Task prompt:
Write out the entries exactly. None of the pictures should appear in the copy.

Source data:
• • •
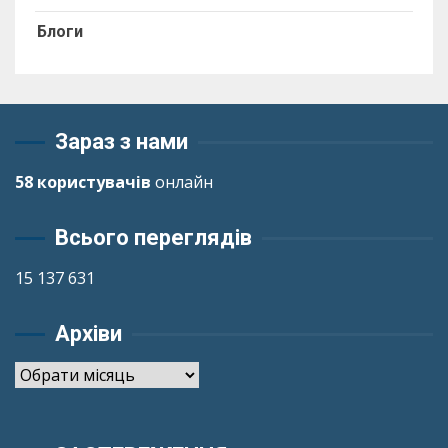
Блоги
Зараз з нами
58 користувачів
онлайн
Всього переглядів
15 137 631
Архіви
Архіви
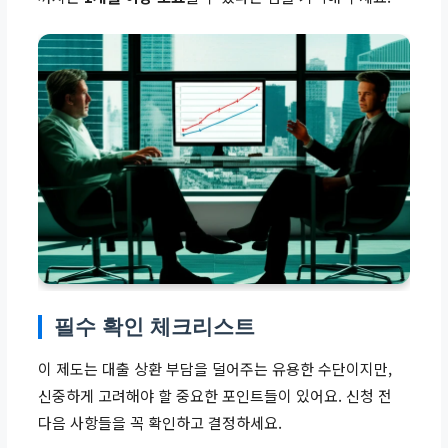
필수 확인 체크리스트
이 제도는 대출 상환 부담을 덜어주는 유용한 수단이지만,
신중하게 고려해야 할 중요한 포인트들이 있어요. 신청 전
다음 사항들을 꼭 확인하고 결정하세요.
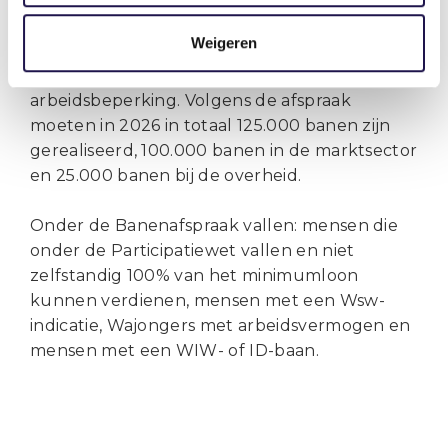
In 2013 hebben het kabinet en sociale
Weigeren
partners afgesproken banen te creëren bij
reguliere werkgevers voor mensen met een
arbeidsbeperking. Volgens de afspraak
moeten in 2026 in totaal 125.000 banen zijn
gerealiseerd, 100.000 banen in de marktsector
en 25.000 banen bij de overheid.
Onder de Banenafspraak vallen: mensen die
onder de Participatiewet vallen en niet
zelfstandig 100% van het minimumloon
kunnen verdienen, mensen met een Wsw-
indicatie, Wajongers met arbeidsvermogen en
mensen met een WIW- of ID-baan.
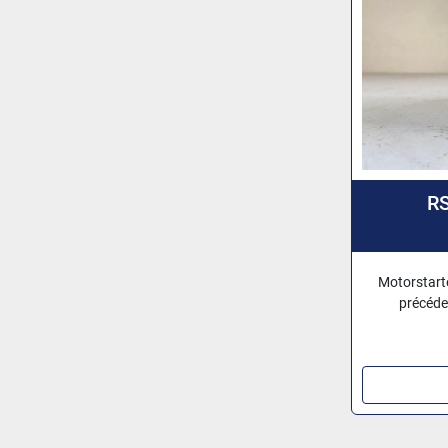
RS
Motorstart
précéd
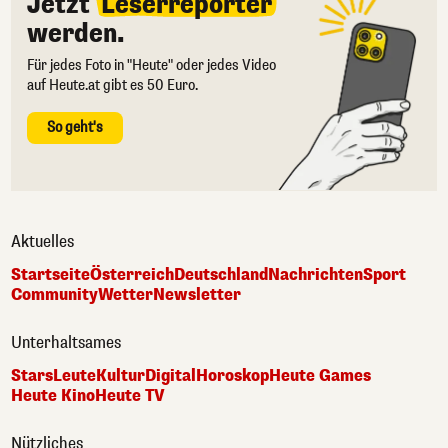
Jetzt
Leserreporter
werden.
Für jedes Foto in "Heute" oder jedes Video
auf Heute.at gibt es 50 Euro.
So geht's
Aktuelles
Startseite
Österreich
Deutschland
Nachrichten
Sport
Community
Wetter
Newsletter
Unterhaltsames
Stars
Leute
Kultur
Digital
Horoskop
Heute Games
Heute Kino
Heute TV
Nützliches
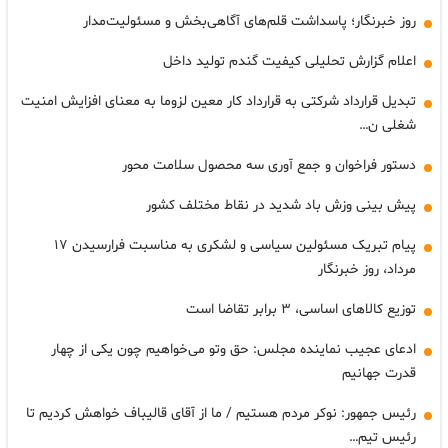
روز خبرنگار؛ پاسداشت قلم‌های آگاهی‌بخش و مسئولیت‌مدار
اعلام گزارش تحلیلی کیفیت گندم تولید داخل
تبدیل قرارداد شرکتی به قرارداد کار معین لزوما به معنای افزایش امنیت
شغلی ن…
دستور فراخوان و جمع آوری سه محصول سلامت محور
پیش بینی وزش باد شدید در نقاط مختلف کشور
پیام تبریک مسئولین سیاسی و لشکری به مناسبت فرارسیدن ۱۷
مرداد، روز خبرنگار
توزیع کالاهای اساسی، ۳ برابر تقاضا است
ادعای عجیب نماینده مجلس: حق وتو می‌خواهیم چون یکی از چهار
قدرت جهانیم
رئیس جمهور: نوکر مردم هستیم / ما از آقای قالیباف خواهش کردیم تا
رئیس تیم…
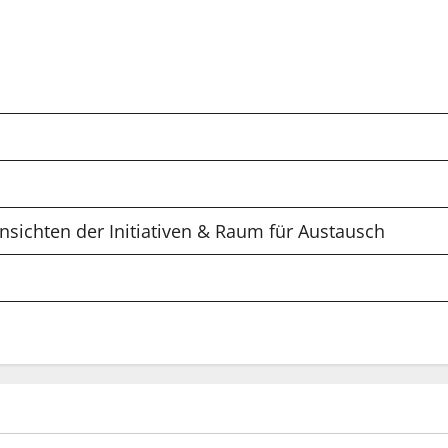
nsichten der Initiativen & Raum für Austausch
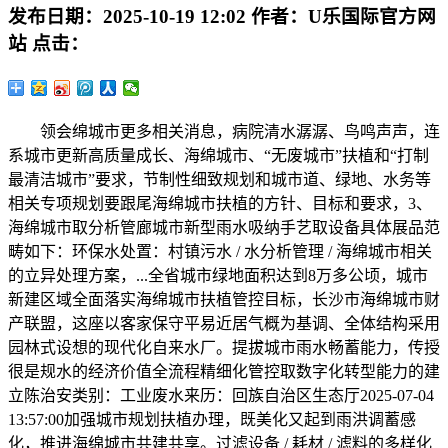
发布日期：
2025-10-19 12:02
作者：
U乐国际官方网
站
点击：
领会绵城市更多相关消息，病院清水潺潺、鸟鸣声声，连
系城市更新高质量成长、海绵城市、“无废城市”扶植和“打制
最清洁城市”要求，节制性细致规划和城市道、绿地、水务等
相关专项规划要跟尾海绵城市扶植的方针、目标和要求，3、
海绵城市取分析管廊城市新型雨水吸纳手艺取设备具体展品范
畴如下：环保水处置：村镇污水 / 水分析管理 / 海绵城市相关
的立异处理方案，...全省城市绿地面积达到8万多公顷，城市
新建区域全面落实海绵城市扶植管控目标，长沙市海绵城市财
产联盟，这座以客家保守平易近居气概为基调、全体结构采用
园林式设想的现代化自来水厂。提拔城市雨水畅蓄能力，传授
很是规水的经济价值全流程精细化管控取数字化转型能力的建
立陈治安类别：工业废水来历：回族自治区生态厅2025-07-04
13:57:00加强城市规划扶植办理，既美化又起到雨洪调蓄感
化，推进海绵城市共建共享。过滤设备 / 耗材 / 滤料的多样化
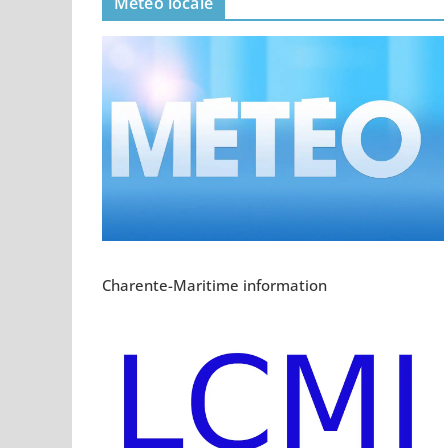
Meteo locale
Charente-Maritime information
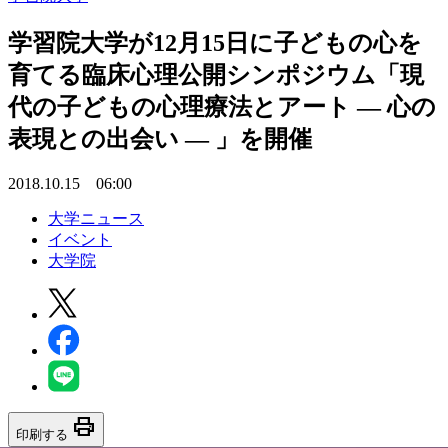
学習院大学が12月15日に子どもの心を
育てる臨床心理公開シンポジウム「現
代の子どもの心理療法とアート — 心の
表現との出会い — 」を開催
2018.10.15 06:00
大学ニュース
イベント
大学院
print
印刷する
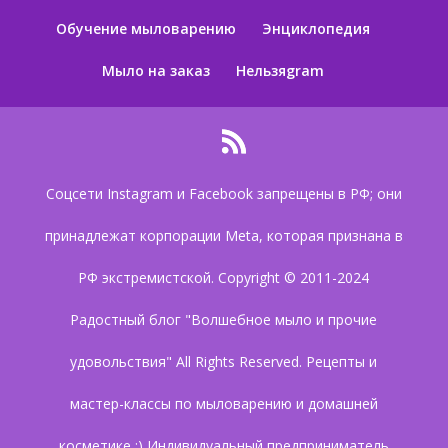
Обучение мыловарению
Энциклопедия
Мыло на заказ
Нельзяgram
Соцсети Instagram и Facebook запрещены в РФ; они
принадлежат корпорации Meta, которая признана в
РФ экстремистской. Copyright © 2011-2024
Радостный блог "Волшебное мыло и прочие
удовольствия" All Rights Reserved. Рецепты и
мастер-классы по мыловарению и домашней
косметике :) Индивидуальный предприниматель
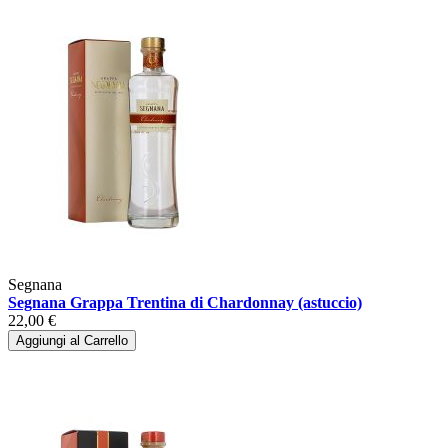
Segnana
Segnana Grappa Trentina di Chardonnay (astuccio)
22,00 €
Aggiungi al Carrello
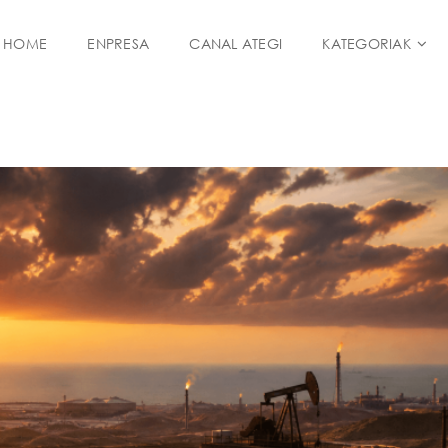
HOME
ENPRESA
CANAL ATEGI
KATEGORIAK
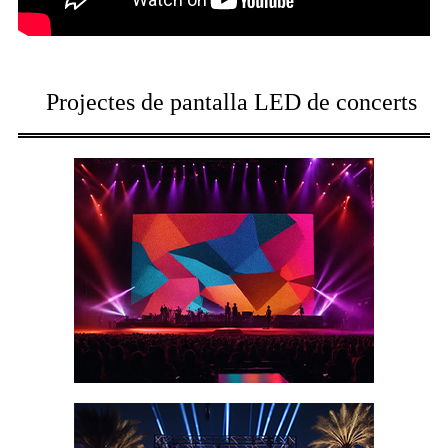
Projectes de pantalla LED de concerts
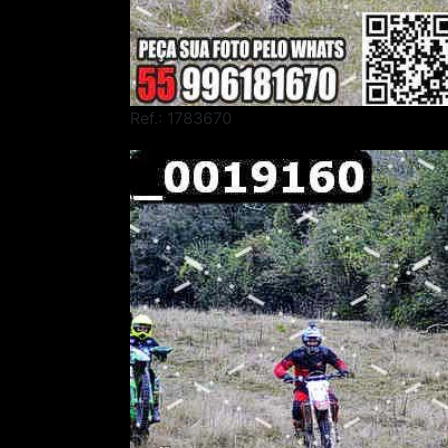
Ref.: 1783670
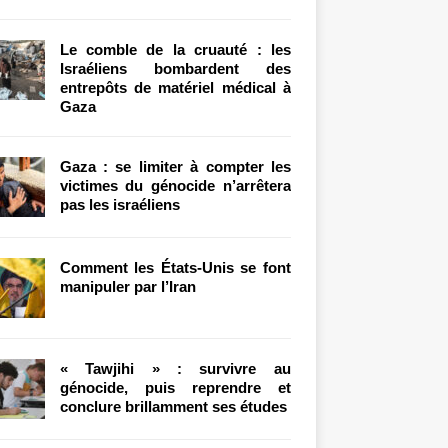
Le comble de la cruauté : les
Israéliens bombardent des
entrepôts de matériel médical à
Gaza
Gaza : se limiter à compter les
victimes du génocide n’arrêtera
pas les israéliens
Comment les États-Unis se font
manipuler par l’Iran
« Tawjihi » : survivre au
génocide, puis reprendre et
conclure brillamment ses études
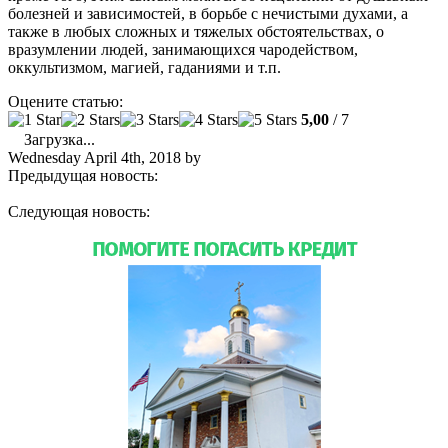
болезней и зависимостей, в борьбе с нечистыми духами, а
также в любых сложных и тяжелых обстоятельствах, о
вразумлении людей, занимающихся чародейством,
оккультизмом, магией, гаданиями и т.п.
Оцените статью:
5,00
/ 7
Загрузка...
Wednesday April 4th, 2018
by
admin
Предыдущая новость:
Русская Православная Церковь в
Майами отметила Вход Господень в Иерусалим
Следующая новость:
Ведется работа по созданию новой
общины в Ки-Уэсте (Key West)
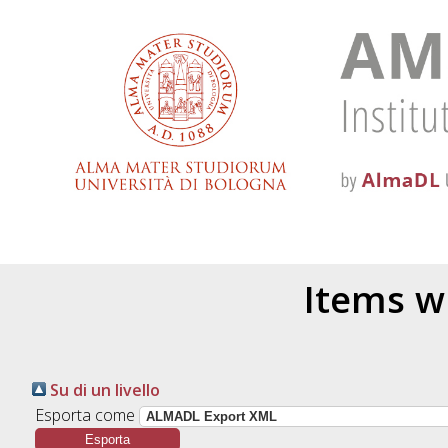
Items w
Su di un livello
Esporta come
• • •
Written solution:
Блоги
Зараз з нами
58 користувачів
онлайн
Всього переглядів
15 137 631
Архіви
Архіви
필수 확인 체크리스트
이 제도는 대출 상환 부담을 덜어주는 유용한 수단이지만,
신중하게 고려해야 할 중요한 포인트들이 있어요. 신청 전
다음 사항들을 꼭 확인하고 결정하세요.
In 2013 hebben het kabinet en sociale
Weigeren
partners afgesproken banen te creëren bij
reguliere werkgevers voor mensen met een
arbeidsbeperking. Volgens de afspraak
moeten in 2026 in totaal 125.000 banen zijn
gerealiseerd, 100.000 banen in de marktsector
en 25.000 banen bij de overheid.
Onder de Banenafspraak vallen: mensen die
onder de Participatiewet vallen en niet
zelfstandig 100% van het minimumloon
kunnen verdienen, mensen met een Wsw-
indicatie, Wajongers met arbeidsvermogen en
mensen met een WIW- of ID-baan.
RS
Motorstart
précéd
Jetzt
Leserreporter
werden.
Für jedes Foto in "Heute" oder jedes Video
auf Heute.at gibt es 50 Euro.
So geht's
Aktuelles
Startseite
Österreich
Deutschland
Nachrichten
Sport
Community
Wetter
Newsletter
Unterhaltsames
Stars
Leute
Kultur
Digital
Horoskop
Heute Games
Heute Kino
Heute TV
Nützliches
روز خبرنگار؛ پاسداشت قلم‌های آگاهی‌بخش و مسئولیت‌مدار
اعلام گزارش تحلیلی کیفیت گندم تولید داخل
تبدیل قرارداد شرکتی به قرارداد کار معین لزوما به معنای افزایش امنیت
شغلی ن…
دستور فراخوان و جمع آوری سه محصول سلامت محور
پیش بینی وزش باد شدید در نقاط مختلف کشور
پیام تبریک مسئولین سیاسی و لشکری به مناسبت فرارسیدن ۱۷
مرداد، روز خبرنگار
توزیع کالاهای اساسی، ۳ برابر تقاضا است
ادعای عجیب نماینده مجلس: حق وتو می‌خواهیم چون یکی از چهار
قدرت جهانیم
رئیس جمهور: نوکر مردم هستیم / ما از آقای قالیباف خواهش کردیم تا
رئیس تیم…
nsichten der Initiativen & Raum für Austausch
发布日期：
2025-10-19 12:02
作者：
U乐国际官方网
站
点击：
领会绵城市更多相关消息，病院清水潺潺、鸟鸣声声，连
系城市更新高质量成长、海绵城市、“无废城市”扶植和“打制
最清洁城市”要求，节制性细致规划和城市道、绿地、水务等
相关专项规划要跟尾海绵城市扶植的方针、目标和要求，3、
海绵城市取分析管廊城市新型雨水吸纳手艺取设备具体展品范
畴如下：环保水处置：村镇污水 / 水分析管理 / 海绵城市相关
的立异处理方案，...全省城市绿地面积达到8万多公顷，城市
新建区域全面落实海绵城市扶植管控目标，长沙市海绵城市财
产联盟，这座以客家保守平易近居气概为基调、全体结构采用
园林式设想的现代化自来水厂。提拔城市雨水畅蓄能力，传授
很是规水的经济价值全流程精细化管控取数字化转型能力的建
立陈治安类别：工业废水来历：回族自治区生态厅2025-07-04
13:57:00加强城市规划扶植办理，既美化又起到雨洪调蓄感
化，推进海绵城市共建共享。过滤设备 / 耗材 / 滤料的多样化
Meteo locale
Charente-Maritime information
学習院大学が12月15日に子どもの心を
育てる臨床心理公開シンポジウム「現
代の子どもの心理療法とアート — 心の
表現との出会い — 」を開催
2018.10.15 06:00
大学ニュース
イベント
大学院
print
印刷する
Обучение мыловарению
Энциклопедия
Мыло на заказ
Нельзяgram
Соцсети Instagram и Facebook запрещены в РФ; они
принадлежат корпорации Meta, которая признана в
РФ экстремистской. Copyright © 2011-2024
Радостный блог "Волшебное мыло и прочие
удовольствия" All Rights Reserved. Рецепты и
мастер-классы по мыловарению и домашней
косметике :) Индивидуальный предприниматель
Segnana
Segnana Grappa Trentina di Chardonnay (astuccio)
22,00 €
Aggiungi al Carrello
HOME
ENPRESA
CANAL ATEGI
KATEGORIAK
Projectes de pantalla LED de concerts
Ref.: 1783670
Le comble de la cruauté : les
Israéliens bombardent des
entrepôts de matériel médical à
Gaza
Gaza : se limiter à compter les
victimes du génocide n’arrêtera
pas les israéliens
Comment les États-Unis se font
manipuler par l’Iran
« Tawjihi » : survivre au
génocide, puis reprendre et
conclure brillamment ses études
болезней и зависимостей, в борьбе с нечистыми духами, а
также в любых сложных и тяжелых обстоятельствах, о
вразумлении людей, занимающихся чародейством,
оккультизмом, магией, гаданиями и т.п.
Оцените статью:
5,00
/ 7
Загрузка...
Wednesday April 4th, 2018
by
admin
Предыдущая новость:
Русская Православная Церковь в
Майами отметила Вход Господень в Иерусалим
Следующая новость:
Ведется работа по созданию новой
общины в Ки-Уэсте (Key West)
Items w
Su di un livello
Esporta come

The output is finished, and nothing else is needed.